Mar 26, 2015

[TV] How to Get Away with Murder: Season 1

So I wanted to be really excited about this show when people started talking about it since the premise did seem pretty interesting. Plus there's the fact that it had gotten a lot of great social media buzz from day one so it was one of those shows that was just too difficult to ignore. And so we tuned in and eventually stayed involved enough to finish the whole season.

How to Get Away with Murder certainly has a compelling narrative involved and a sort of clever mystery at the heart of the story, but I think the characters needed work and the directing choices were just annoying. I'll get into why I feel this way at length in this review since it'll take a while.

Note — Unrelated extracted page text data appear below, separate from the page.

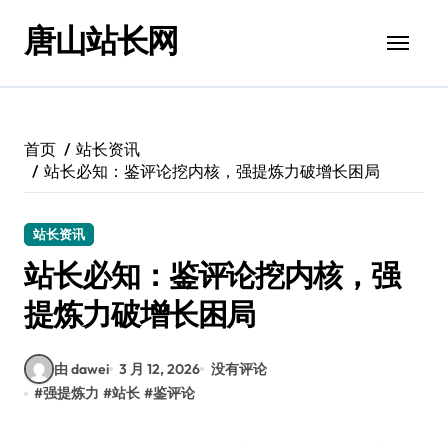
跳
唐山站长网
转
到
内
容
首页
站长资讯
站长必知：鉴评论挖内核，强提炼力破增长困局
站长资讯
站长必知：鉴评论挖内核，强
提炼力破增长困局
由 dawei
3 月 12, 2026
没有评论
#
强提炼力
#
站长
#
鉴评论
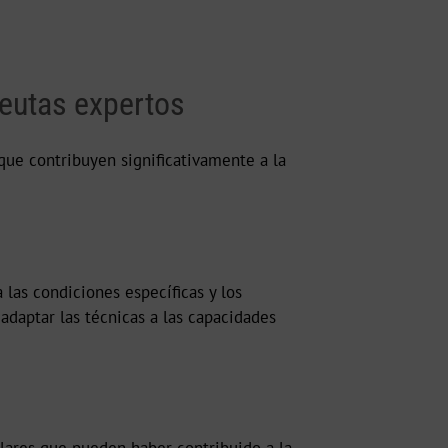
peutas expertos
que contribuyen significativamente a la
las condiciones específicas y los
adaptar las técnicas a las capacidades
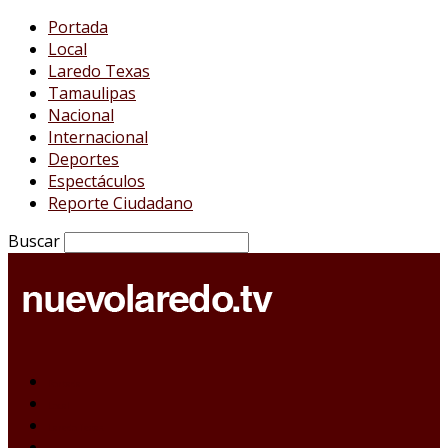
Portada
Local
Laredo Texas
Tamaulipas
Nacional
Internacional
Deportes
Espectáculos
Reporte Ciudadano
Buscar
Portada
Local
Laredo Texas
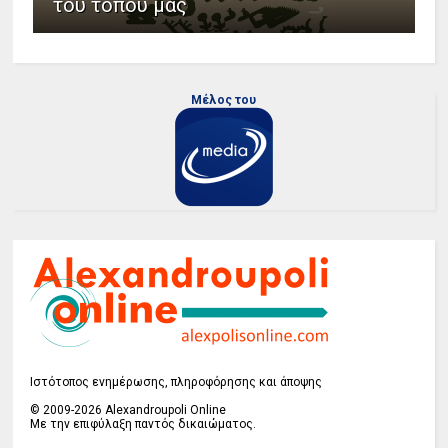
του τόπου μας
Μέλος του
Ιστότοπος ενημέρωσης, πληροφόρησης και άποψης
© 2009-2026 Alexandroupoli Online
Με την επιφύλαξη παντός δικαιώματος.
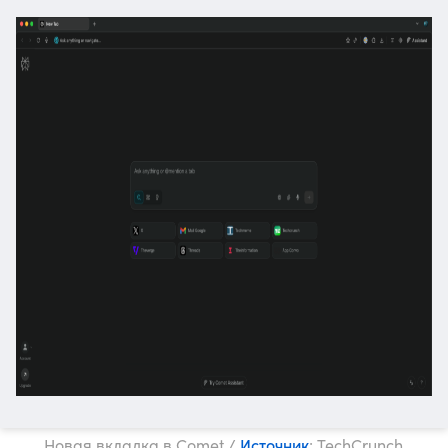
Источник
Новая вкладка в Comet /
: TechCrunch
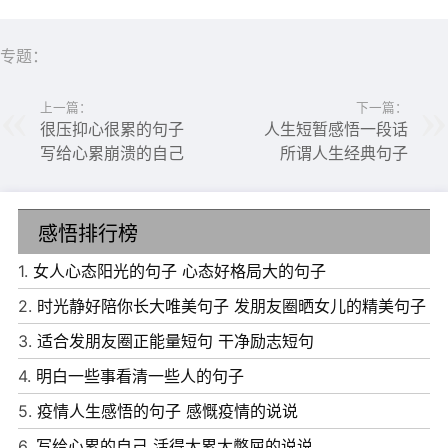
专题：
上一篇：
下一篇：
很压抑心很累的句子
人生短暂感悟一段话
写给心累崩溃的自己
所谓人生经典句子
6、总要等到过了很久，总要等退无可退，才知道我们曾亲
感悟排行榜
手舍弃的东西，在之后的日子里，再也遇不到了。
1.
女人心态阳光的句子 心态好格局大的句子
7、人生最遗憾的，莫过于轻易地放弃了不该放弃的，固执
2.
时光静好陪你长大唯美句子 发朋友圈晒女儿的精美句子
地坚持了不该坚持的。
3.
适合发朋友圈正能量短句 干净励志短句
8、生活真的好孤独，好似自己划着一艘木船，自己独行，
4.
明白一些事看清一些人的句子
凛冽的寒风交加这刺骨的海水冲向我来，好无奈。
5.
疫情人生感悟的句子 感慨疫情的说说
9、每走一段路，就给自己强加一个包袱，走得越远，所背
6.
写给心累的自己 活得太累太憋屈的说说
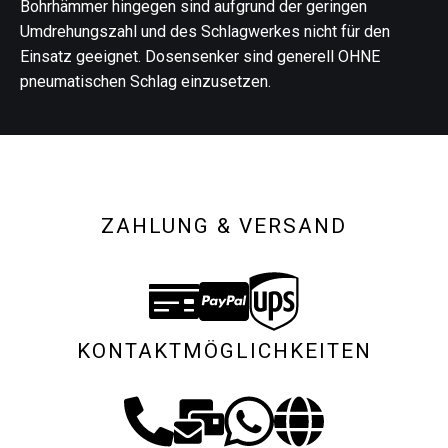
Bohrhämmer hingegen sind aufgrund der geringen
Umdrehungszahl und des Schlagwerkes nicht für den
Einsatz geeignet. Dosensenker sind generell OHNE
pneumatischen Schlag einzusetzen.
ZAHLUNG & VERSAND
KONTAKTMÖGLICHKEITEN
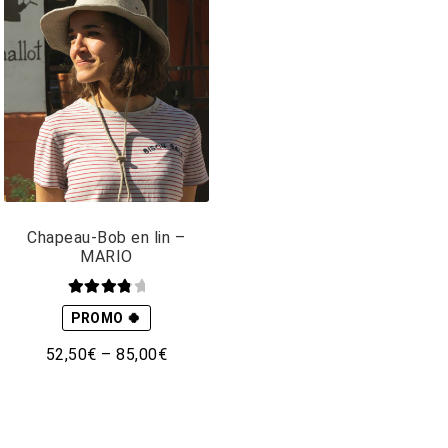
Chapeau-Bob en lin –
MARIO
Note
4.00
PROMO 🍀
sur 5
52,50
€
–
85,00
€
Ce
produit
a
plusieurs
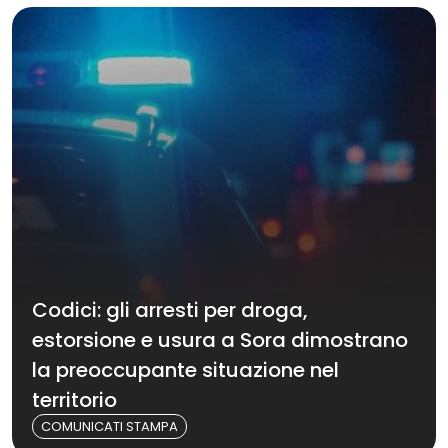
Codici: gli arresti per droga,
estorsione e usura a Sora dimostrano
la preoccupante situazione nel
territorio
COMUNICATI STAMPA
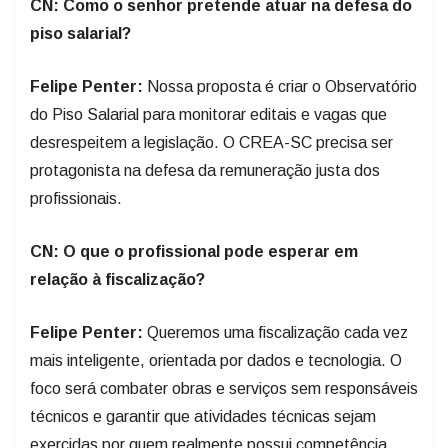
CN: Como o senhor pretende atuar na defesa do
piso salarial?
Felipe Penter:
Nossa proposta é criar o Observatório
do Piso Salarial para monitorar editais e vagas que
desrespeitem a legislação. O CREA-SC precisa ser
protagonista na defesa da remuneração justa dos
profissionais.
CN: O que o profissional pode esperar em
relação à fiscalização?
Felipe Penter:
Queremos uma fiscalização cada vez
mais inteligente, orientada por dados e tecnologia. O
foco será combater obras e serviços sem responsáveis
técnicos e garantir que atividades técnicas sejam
exercidas por quem realmente possui competência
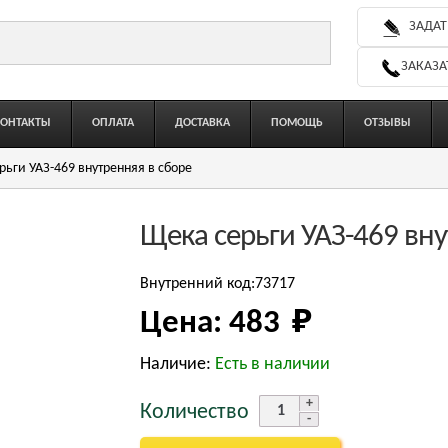
ЗАДАТ
ЗАКАЗА
КОНТАКТЫ
ОПЛАТА
ДОСТАВКА
ПОМОЩЬ
ОТЗЫВЫ
рьги УАЗ-469 внутренняя в сборе
Щека серьги УАЗ-469 вну
Внутренний код:73717
Цена:
483 
₽
Наличие:
Есть в наличии
Количество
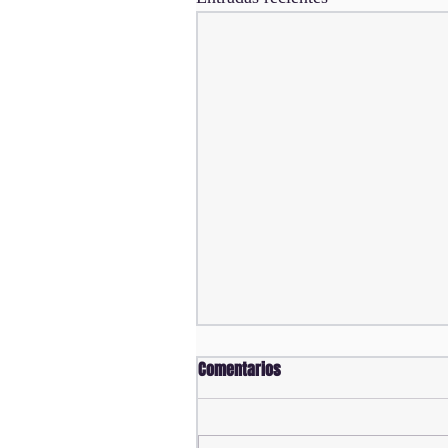
Comentarios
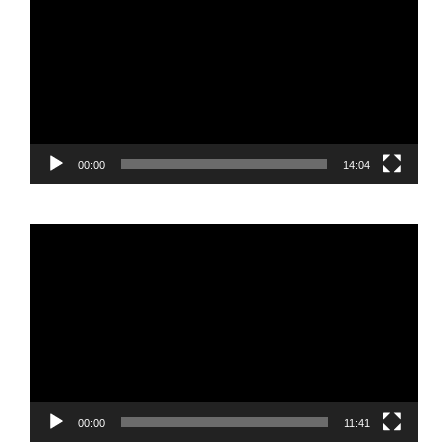
vídeo
00:00
14:04
Reproductor
de
vídeo
00:00
11:41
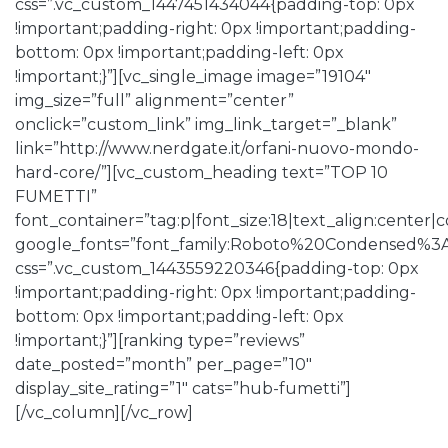
css=”.vc_custom_1447451434044{padding-top: 0px
!important;padding-right: 0px !important;padding-
bottom: 0px !important;padding-left: 0px
!important;}”][vc_single_image image=”19104″
img_size=”full” alignment=”center”
onclick=”custom_link” img_link_target=”_blank”
link=”http://www.nerdgate.it/orfani-nuovo-mondo-
hard-core/”][vc_custom_heading text=”TOP 10
FUMETTI”
font_container=”tag:p|font_size:18|text_align:center
google_fonts=”font_family:Roboto%20Condensed%3
css=”.vc_custom_1443559220346{padding-top: 0px
!important;padding-right: 0px !important;padding-
bottom: 0px !important;padding-left: 0px
!important;}”][ranking type=”reviews”
date_posted=”month” per_page=”10″
display_site_rating=”1″ cats=”hub-fumetti”]
[/vc_column][/vc_row]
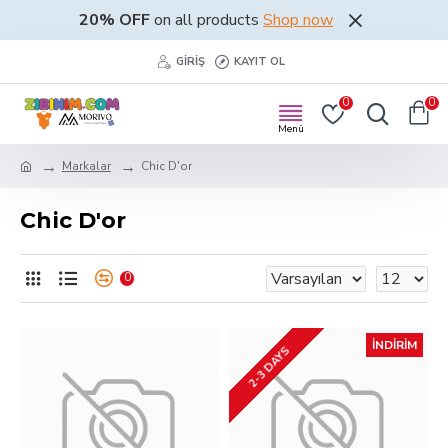
20% OFF
on all products
Shop now
GIRIŞ
KAYIT OL
0
0
Markalar
Chic D'or
Chic D'or
0
İNDIRIM
2-3 DAYS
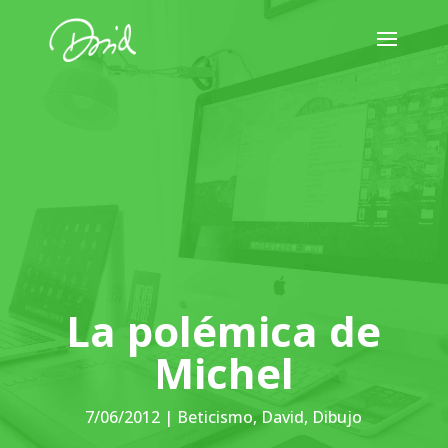
La polémica de
Michel
7/06/2012
|
Beticismo
,
David
,
Dibujo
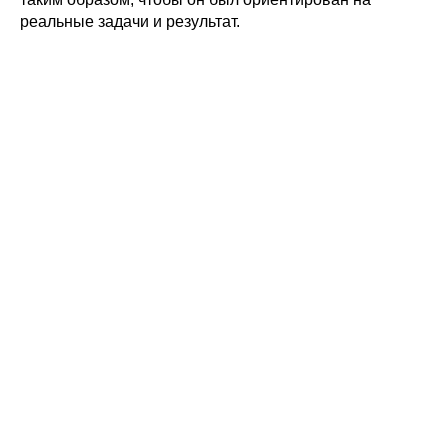
реальные задачи и результат.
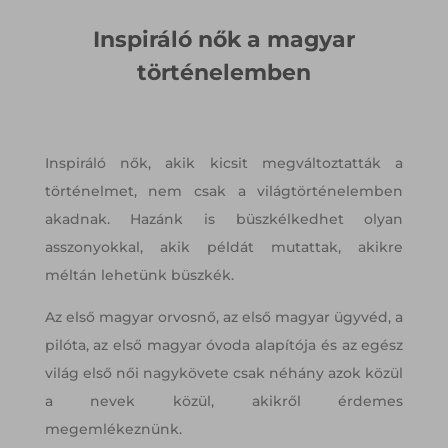
Inspiráló nők a magyar
történelemben
Inspiráló nők, akik kicsit megváltoztatták a
történelmet, nem csak a világtörténelemben
akadnak. Hazánk is büszkélkedhet olyan
asszonyokkal, akik példát mutattak, akikre
méltán lehetünk büszkék.
Az első magyar orvosnő, az első magyar ügyvéd, a
pilóta, az első magyar óvoda alapítója és az egész
világ első női nagykövete csak néhány azok közül
a nevek közül, akikről érdemes
megemlékeznünk.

But we still finished the show and I think I'm still open to watch the second season once it comes around. I'm not necessarily excited to do so and admittedly it took us a while before we finally finished watching the first season some time after the season finale aired. It may just be a matter of personal preference or maybe we're just not part of the core target demographic for this show.

Synopsis: How to Get Away With Murder is an ABC drama TV series created by Peter Nowalk. The show has had generally positive responses from critics and has received a few nods from LGBT-related awards groups.

The show introduces us to Professor Annalise Keating (Viola Davis), a famous defense attorney who also teaches at Middleton University. Every year she selects particular students to work at her law firm (I guess it's a special internship?) as they have proven they are among the best in the class. This year she has picked out Connor Walsh (Jack Jalahee), Michaela Pratt (Aja Naomi King), Asher Millstone (Matt McGorry), Laurel Castillo (Karla Souza), and surprisingly Wes Gibbins (Alfred Enoch). And thus they start to accompany Annalise on various criminal cases and learn how she has become one of the best criminal defense attorneys around.

But at a future time (which we should probably term as the present and treat the other stuff as a flashback), we find that the students are struggling to deal with a murder that they had somehow been involved in. Across the episodes we are shown more and more of the story as to what happened and how that future crime related to their past actions.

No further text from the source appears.